During an initial visit, patients often forget to ask about how the treatment for their AML cancer is going to impact the quality of their life and all of the things that they do on a daily basis and being impacted by such a treatment. Treatments are, often times, discussed about we’re going to do X chemo or Y chemo, seven plus three, three plus seven, five days on Dacogen, whatever it may be. But the patients don’t often grasp the amount of quality of life that will be taken from their lives.

Other things that impact the quality of their life is a financial burden that the treatments bring about, having caretakers around them. We often see patients that don’t have a lot of family members or don’t have family here in the state that they’re residing in and they don’t have a lot of support. So, these are all things that are going to be impacted by the treatments for AML. And a lot of times, patients don’t ask that question very clearly about what is the realistic expectations of my life during the treatment phase.

Patients can best prepare for an office visit by asking questions, writing down the questions, before they come to the office and having it prepared.

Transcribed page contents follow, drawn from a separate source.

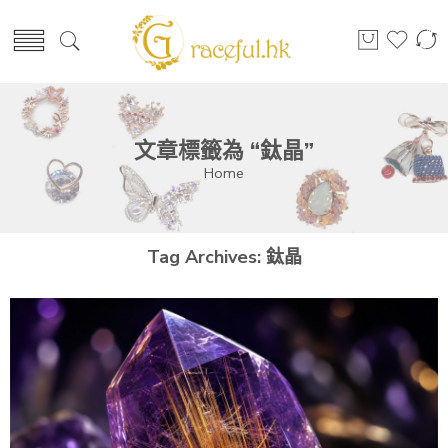
文章標籤為 “鈦晶”
Home
Tag Archives:
鈦晶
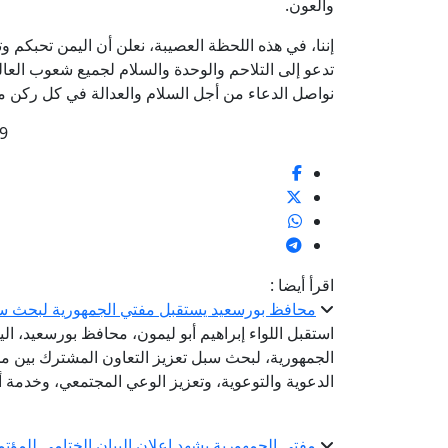
والعون.
إننا، في هذه اللحظة العصيبة، نعلن أن اليمن تحبكم وت
تدعو إلى التلاحم والوحدة والسلام لجميع شعوب العال
نواصل الدعاء من أجل السلام والعدالة في كل ركن من
9
اقرأ أيضا :
محافظ بورسعيد يستقبل مفتي الجمهورية لبحث سب
استقبل اللواء إبراهيم أبو ليمون، محافظ بورسعيد، الي
الجمهورية، لبحث سبل تعزيز التعاون المشترك بين مح
الدعوية والتوعوية، وتعزيز الوعي المجتمعي، وخدمة أب
مفتي الجمهورية يشهد إعلان البيان الختامي للمؤتم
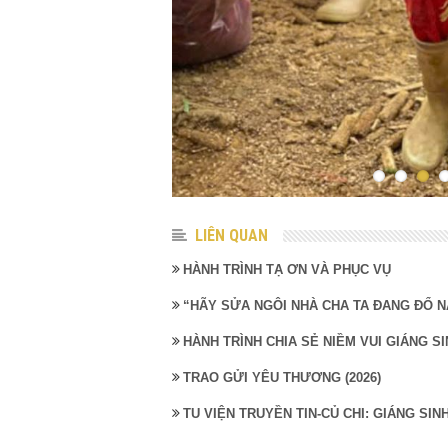
LIÊN QUAN
HÀNH TRÌNH TẠ ƠN VÀ PHỤC VỤ
“HÃY SỬA NGÔI NHÀ CHA TA ĐANG ĐỔ N
HÀNH TRÌNH CHIA SẺ NIỀM VUI GIÁNG SI
TRAO GỬI YÊU THƯƠNG (2026)
TU VIỆN TRUYỀN TIN-CỦ CHI: GIÁNG SI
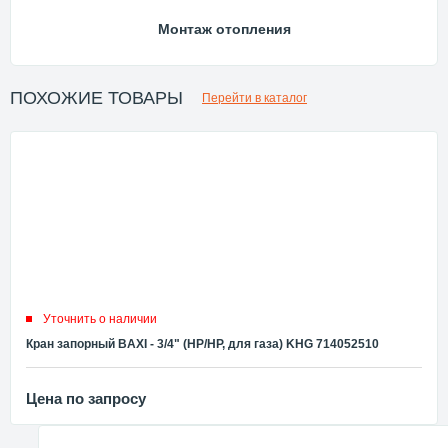
Монтаж отопления
ПОХОЖИЕ ТОВАРЫ
Перейти в каталог
Уточнить о наличии
Кран запорный BAXI - 3/4" (НР/НР, для газа) KHG 714052510
Цена по запросу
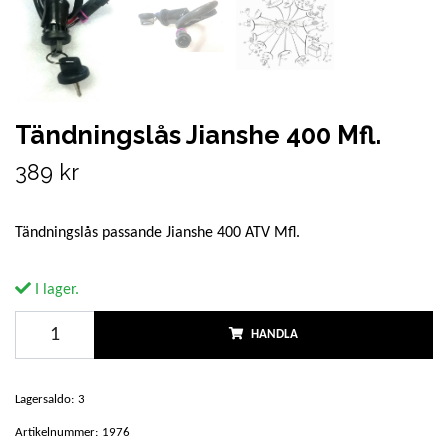
Tändningslås Jianshe 400 Mfl.
389 kr
Tändningslås passande Jianshe 400 ATV Mfl.
I lager.
HANDLA
Lagersaldo:
3
Artikelnummer:
1976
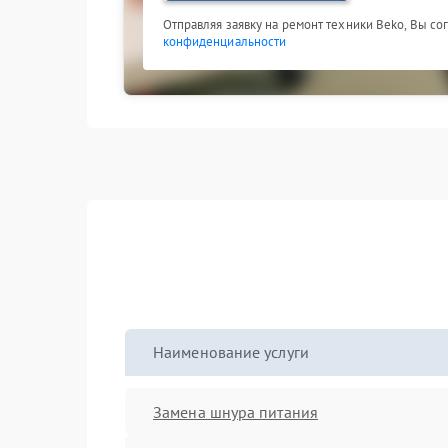
Отправляя заявку на ремонт техники Beko, Вы со
конфиденциальности
Наименование услуги
Замена шнура питания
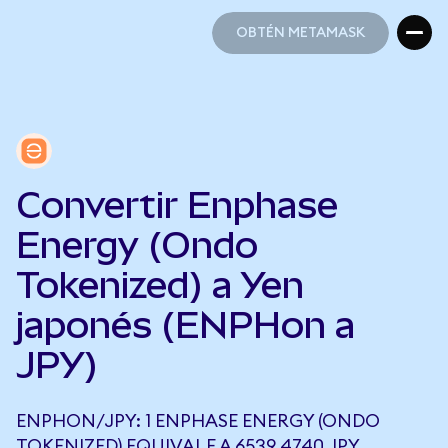
OBTÉN METAMASK
OBTÉN METAMASK
Convertir Enphase
Energy (Ondo
Tokenized) a Yen
japonés (ENPHon a
JPY)
ENPHON/JPY: 1 ENPHASE ENERGY (ONDO
TOKENIZED) EQUIVALE A 6539,4740 JPY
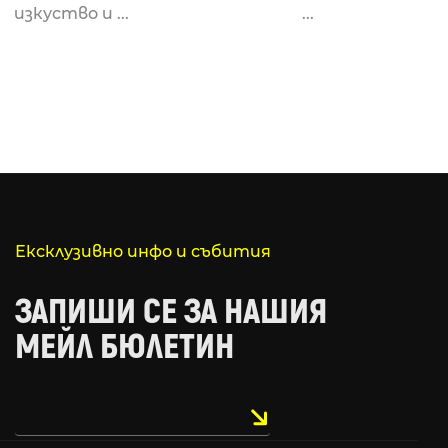
изкуство и ...
...
Ексклузивно инфо и събития
ЗАПИШИ СЕ ЗА НАШИЯ
МЕЙЛ БЮЛЕТИН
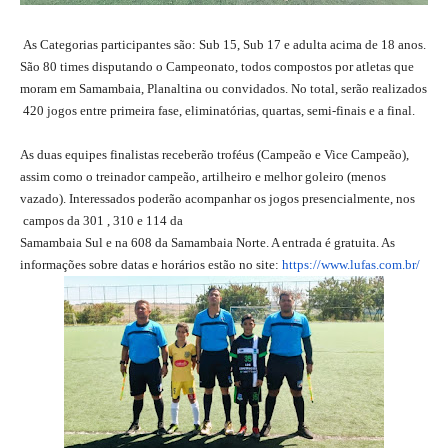
As Categorias participantes são: Sub 15, Sub 17 e adulta acima de 18 anos.
São 80 times disputando o Campeonato, todos compostos por atletas que
moram em Samambaia, Planaltina ou convidados. No total, serão realizados
420 jogos entre primeira fase, eliminatórias, quartas, semi-finais e a final.
As duas equipes finalistas receberão troféus (Campeão e Vice Campeão),
assim como o treinador campeão, artilheiro e melhor goleiro (menos
vazado). Interessados poderão acompanhar os jogos presencialmente, nos
campos da 301 , 310 e 114 da
Samambaia Sul e na 608 da Samambaia Norte. A entrada é gratuita. As
informações sobre datas e horários estão no site:
https://www.lufas.com.br/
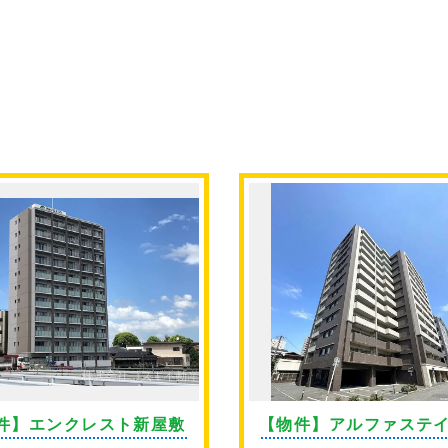
件】エンクレスト新屋敷
【物件】アルファステ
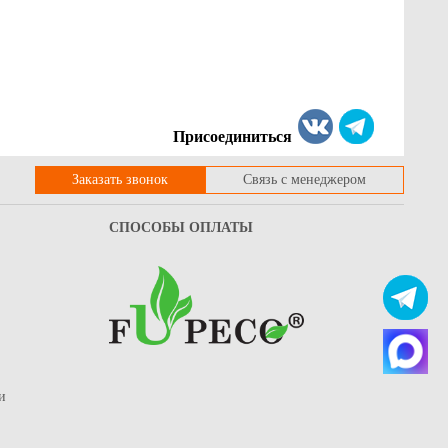
Присоединиться
Заказать звонок
Связь с менеджером
СПОСОБЫ ОПЛАТЫ
и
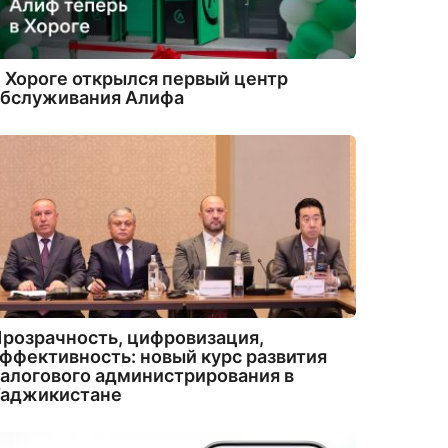
 Хороге открылся первый центр
обслуживания Алифа
розрачность, цифровизация,
ффективность: новый курс развития
алогового администрирования в
Таджикистане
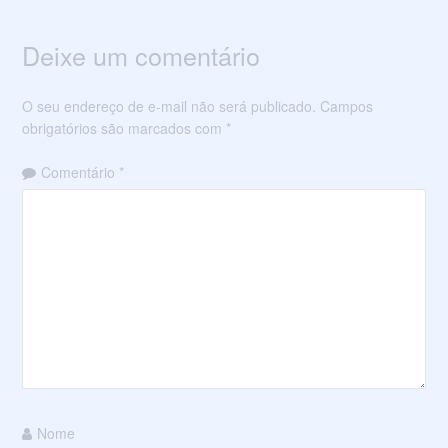
Deixe um comentário
O seu endereço de e-mail não será publicado.
Campos
obrigatórios são marcados com
*
Comentário
*
Nome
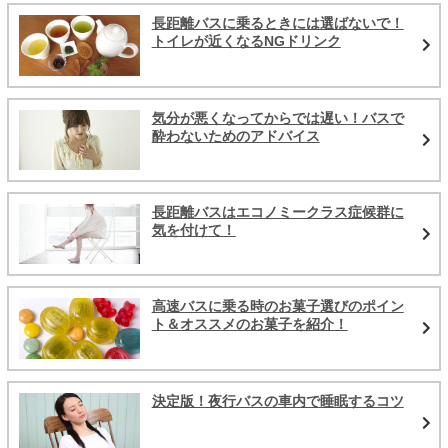
長距離バスに乗るときには選ばないで！
トイレが近くなるNGドリンク
気分が悪くなってからでは遅い！バスで
酔わないためのアドバイス
長距離バスはエコノミークラス症候群に
気を付けて！
高速バスに乗る時のお菓子選びのポイン
ト＆オススメのお菓子を紹介！
決定版！夜行バスの車内で睡眠するコツ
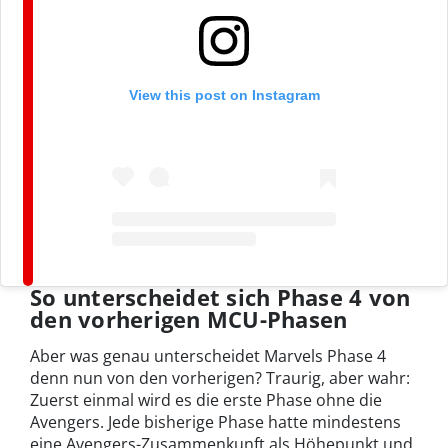
View this post on Instagram
So unterscheidet sich Phase 4 von
den vorherigen MCU-Phasen
Aber was genau unterscheidet Marvels Phase 4
denn nun von den vorherigen? Traurig, aber wahr:
Zuerst einmal wird es die erste Phase ohne die
Avengers. Jede bisherige Phase hatte mindestens
eine Avengers-Zusammenkunft als Höhepunkt und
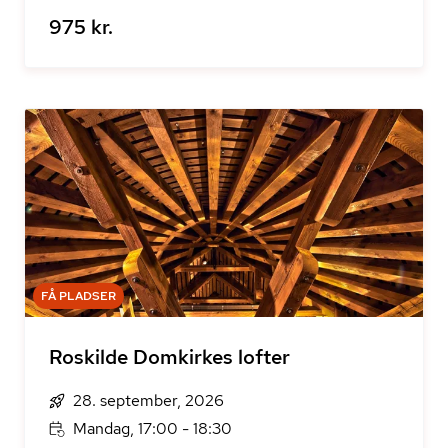
975 kr.
FÅ PLADSER
Roskilde Domkirkes lofter
28. september, 2026
Mandag, 17:00 - 18:30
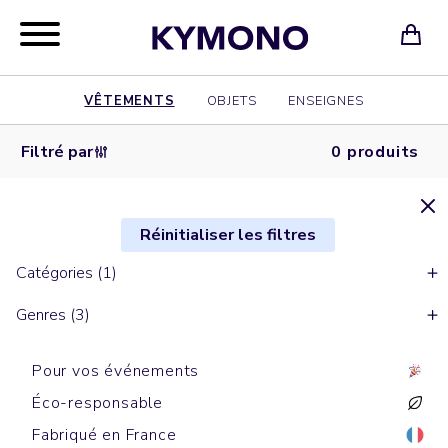
VÊTEMENTS
OBJETS
ENSEIGNES
Filtré par
0 produits
Réinitialiser les filtres
Catégories (1)
Genres (3)
Pour vos événements
Éco-responsable
Fabriqué en France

And I think it’s very important for patients to write those questions down before they come to their treatment. It’s also very important to bring a note pad and a pen and write down things that are being said during your visit, whether it be the first time you hear this or a second or third opinion is very important to write down treatments. It’s important to write down things that you might not have picked up on the first visit when you were first diagnosed like chromosomes and different treatments and different tests that are going to be ordered. It’ very difficult to retain all of that information in one sitting. So, it’s important to bring a note pad and bring a friend to write those things down with you.

It’s very important to bring a family member or a friend to your appointments because that person – you can bounce back ideas and you can bounce back information.

You’re not there alone and it makes you feel like you’re not carrying the burden of now distributing this information to your friends and your family who are, obviously, very worried about you, your prognosis, your diagnosis, what did the doctor say. And you have someone else to say oh, they said this or the doctor said that. And you will not remember everything that was said in one sitting. So, bringing your friend or family member helps put all of that information together and helps recall everything that was said in that visit.